A Justice Department attorney said in a draft seven-page court filing dated July 2 that Joint Task Force-Guantanamo (JTF-GTMO) is “currently in possession of one hundred five (105) bins and three (3) bags of documents and materials for which ownership cannot be determined without further review.”

The Justice Department plan, outlined in a draft legal filing, proposes tasking a Defense Department “privilege review team,” a panel made up of Defense Department attorneys, intelligence officials, interpreters and translators, with scrutinizing the materials—some of which may be confidential—to figure out whom it belongs to.

“JTF-GTMO recognizes that some of the materials may be legal materials or attorney-client communications…” says the draft filing, which is expected to be filed by the government in all Guantanamo habeas corpus cases. “Out of an abundance of caution that the documents collected may include legal materials or attorney-client communications, and to respect the potential sensitivity of the recovered materials, the Department of Defense will have the Department of Defense Habeas Privilege Team inspect and review the materials currently in storage in an attempt to determine the proper owners of the recovered materials.”

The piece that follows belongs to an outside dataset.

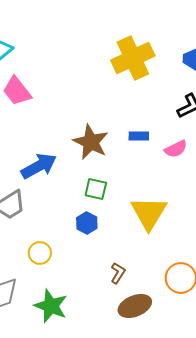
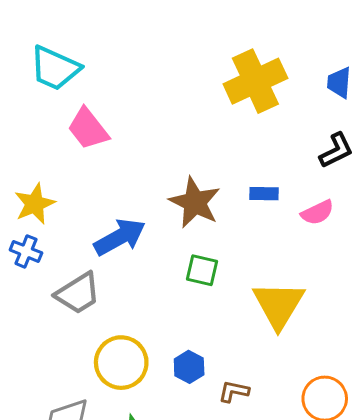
blue hexagon: (87, 223) -> (189, 367), moved
yellow circle: (40, 253) -> (121, 363), size x1.6
brown L-shape: (118, 273) -> (234, 391), turned -110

If the government can’t identify the prisoners legal documents belong to, the privilege review team will look through the protected attorney-client materials and try to find the names of attorneys. If that fails, “the Privilege Team, without disclosing potentially confidential or privileged information, will consult with the Department of Defense Office of General Counsel and the Department of Justice before taking further action.“

“These entities will work with the Privilege Team to identify workable solutions to get as many items as possible to their proper owner,” the Justice Department draft plan says.

Improper access to Guantanamo prisoners’ privileged attorney-client communications and legal mail has been an ongoing problem at the prison and in ongoing military commissions proceedings. This latest development comes two weeks after United States Southern Command (SOUTHCOM), which has oversight of the joint task force that operates Guantanamo, released a report to me under a Freedom of Information Act request that found widespread problems pertaining to the overall operation of the prison and significant leadership failures that contributed to the death of a Yemeni prisoner last September.

The Justice Department asked habeas attorneys to weigh in on the proposals laid out in its draft legal filing. The attorneys are expected to file a formal response to the government’s proposal in federal court. Attorneys representing some prisoners did not respond to requests for comment.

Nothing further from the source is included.